The Financial Services Institute has suggested the SEC take a disclosure approach in drafting a uniform fiduciary rule as an alternative method to the best interest contract exemption put forth by the Department of Labor, ThinkAdvisor writes.

In a comment letter to the SEC, David Bellaire, FSI’s general counsel, says the regulator should use a two-tier client disclosure regime that would combine a concise document at the point of sale with a more comprehensive and detailed disclosure on the financial firm’s website, according to the publication. The first tier would inform investors of the most critical information at a time when it’s most useful, according to the letter cited by ThinkAdvisor.

Bellaire suggests this could include a statement on the firm’s best interest standard of care, nature and scope of the relationship between clients and the company, and a “general description” of the compensation going to the firm and the financial advisor, according to the publication.

As part of the two-tier approach, companies and individual advisors “should address material conflicts arising in a firm’s specific business model,” according to Bellaire, who adds “more disclosure does not result in better disclosure.”

The SEC is mulling over its own version of the fiduciary rule, which would apparently apply to all financial advisors. The watchdog has been gathering comments on various approaches since June.
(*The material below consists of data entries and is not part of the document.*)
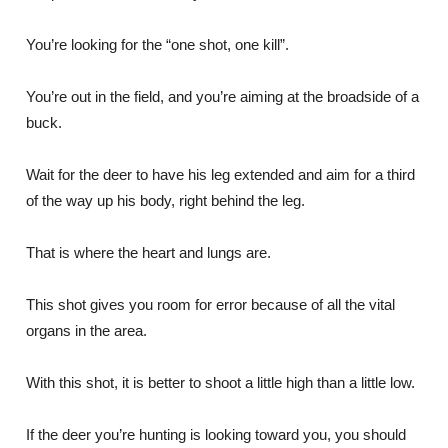
You’re looking for the “one shot, one kill”.
You’re out in the field, and you’re aiming at the broadside of a
buck.
Wait for the deer to have his leg extended and aim for a third
of the way up his body, right behind the leg.
That is where the heart and lungs are.
This shot gives you room for error because of all the vital
organs in the area.
With this shot, it is better to shoot a little high than a little low.
If the deer you’re hunting is looking toward you, you should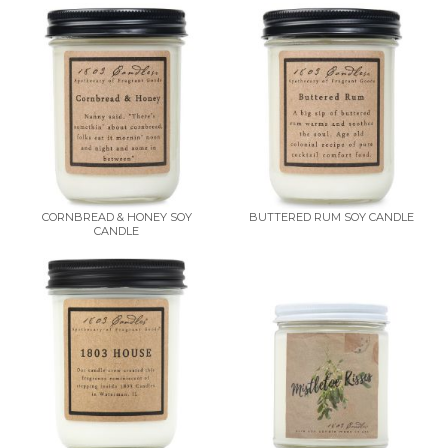
CORNBREAD & HONEY SOY
BUTTERED RUM SOY CANDLE
CANDLE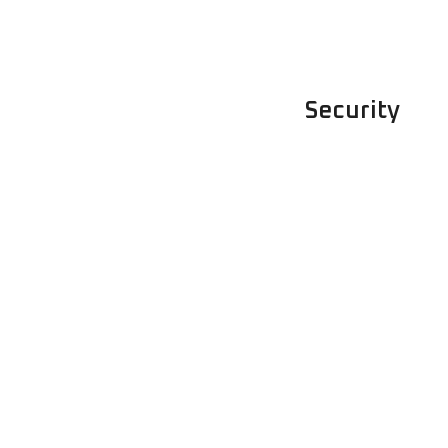
Security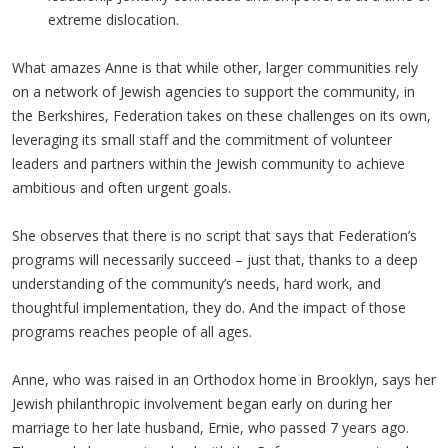
extreme dislocation.
What amazes Anne is that while other, larger communities rely
on a network of Jewish agencies to support the community, in
the Berkshires, Federation takes on these challenges on its own,
leveraging its small staff and the commitment of volunteer
leaders and partners within the Jewish community to achieve
ambitious and often urgent goals.
She observes that there is no script that says that Federation’s
programs will necessarily succeed – just that, thanks to a deep
understanding of the community’s needs, hard work, and
thoughtful implementation, they do. And the impact of those
programs reaches people of all ages.
Anne, who was raised in an Orthodox home in Brooklyn, says her
Jewish philanthropic involvement began early on during her
marriage to her late husband, Ernie, who passed 7 years ago.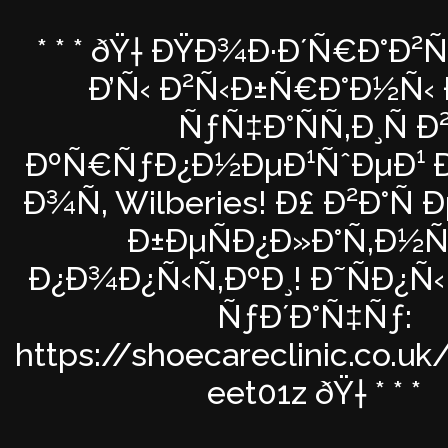
* * * ðŸ† ÐŸÐ¾Ð·Ð´Ñ€Ð°Ð²
Ð’Ñ‹ Ð²Ñ‹Ð±Ñ€Ð°Ð½Ñ‹ 
ÑƒÑ‡Ð°ÑÑ‚Ð¸Ñ Ð
ÐºÑ€ÑƒÐ¿Ð½ÐµÐ¹ÑˆÐµÐ¹ Ð
Ð¾Ñ‚ Wilberies! Ð£ Ð²Ð°Ñ 
Ð±ÐµÑÐ¿Ð»Ð°Ñ‚Ð½Ñ
Ð¿Ð¾Ð¿Ñ‹Ñ‚ÐºÐ¸! Ð˜ÑÐ¿Ñ
ÑƒÐ´Ð°Ñ‡Ñƒ:
https://shoecareclinic.co.uk
eet01z ðŸ† * * *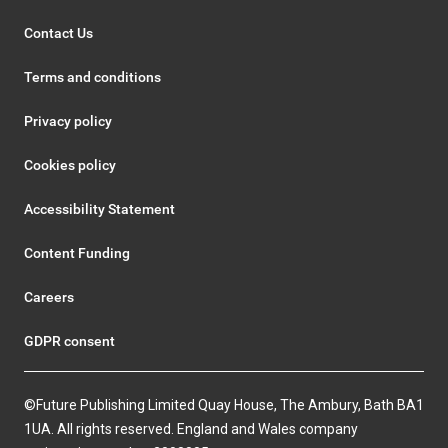
Contact Us
Terms and conditions
Privacy policy
Cookies policy
Accessibility Statement
Content Funding
Careers
GDPR consent
©Future Publishing Limited Quay House, The Ambury, Bath BA1
1UA. All rights reserved. England and Wales company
The disclosure approach would be an alternative to the DOL’s best interest contract exemption provision, which lets retirement account advisors sell some commission-based products after signing a best-interest contract with the client, ThinkAdvisor writes.
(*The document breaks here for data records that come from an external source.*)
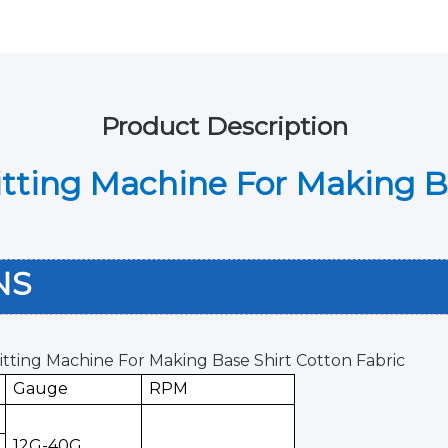
Product Description
nitting Machine For Making B
ONS
nitting Machine For Making Base Shirt Cotton Fabric
Gauge
RPM
12G-40G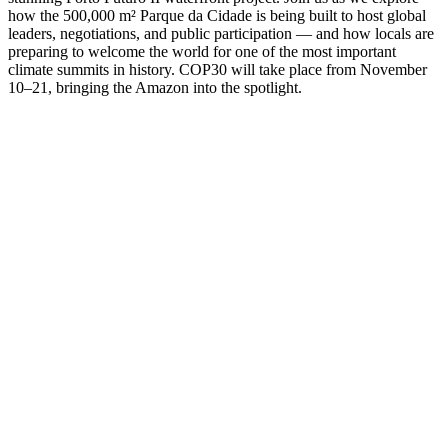
how the 500,000 m² Parque da Cidade is being built to host global
leaders, negotiations, and public participation — and how locals are
preparing to welcome the world for one of the most important
climate summits in history. COP30 will take place from November
10–21, bringing the Amazon into the spotlight.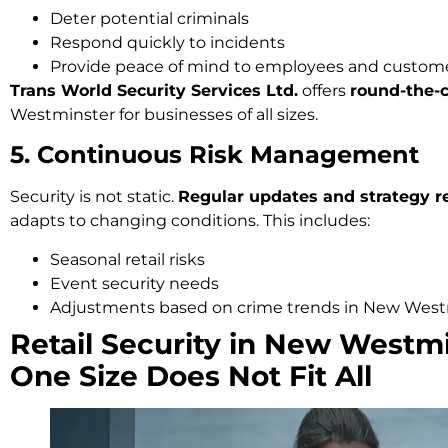
Deter potential criminals
Respond quickly to incidents
Provide peace of mind to employees and custom
Trans World Security Services Ltd.
offers
round-the-c
Westminster for businesses of all sizes.
5. Continuous Risk Management
Security is not static.
Regular updates and strategy r
adapts to changing conditions. This includes:
Seasonal retail risks
Event security needs
Adjustments based on crime trends in New West
Retail Security in New Westm
One Size Does Not Fit All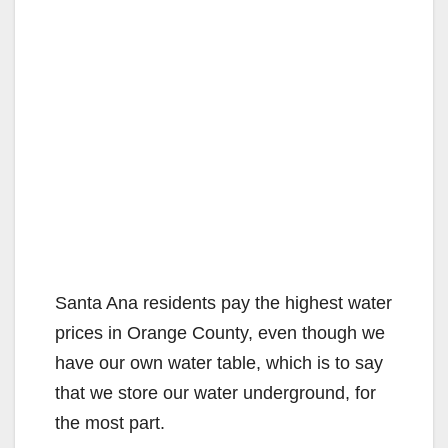
Santa Ana residents pay the highest water
prices in Orange County, even though we
have our own water table, which is to say
that we store our water underground, for
the most part.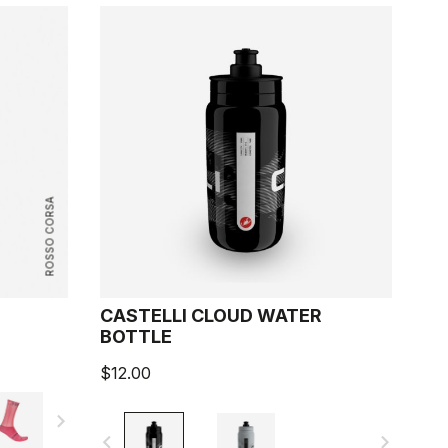
ROSSO CORSA
CASTELLI CLOUD WATER
BOTTLE
$12.00
navigate_next
navigate_before
navigate_next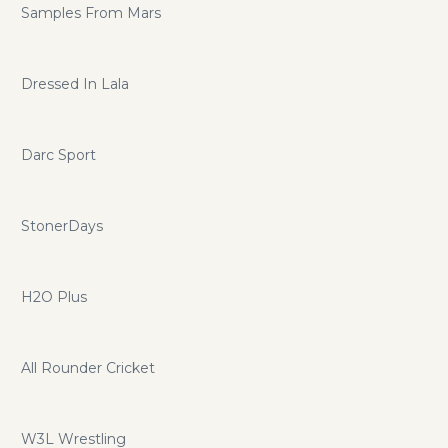
Samples From Mars
Dressed In Lala
Darc Sport
StonerDays
H2O Plus
All Rounder Cricket
W3L Wrestling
The DOL’s rule, which purports to force retirement account advisors to put clients’ interests first, “is resulting in higher costs for the industry, which are passed to consumers in the form of reduced product choices and a loss of access,” Bellaire writes in the letter.

(Getty)

But Micah Hauptman, financial services counsel for the Consumer Federation of America, tells ThinkAdvisor that FSI’s suggested disclosure regime is “not actually a best-interest standard.”

“We know disclosure alone isn’t effective at mitigating conflicts of interest,” he tells the publication. “The conflicts in the broker-dealer business model often are too complex, opaque and perverse for ordinary investors to fully understand in order to make a truly informed decision.”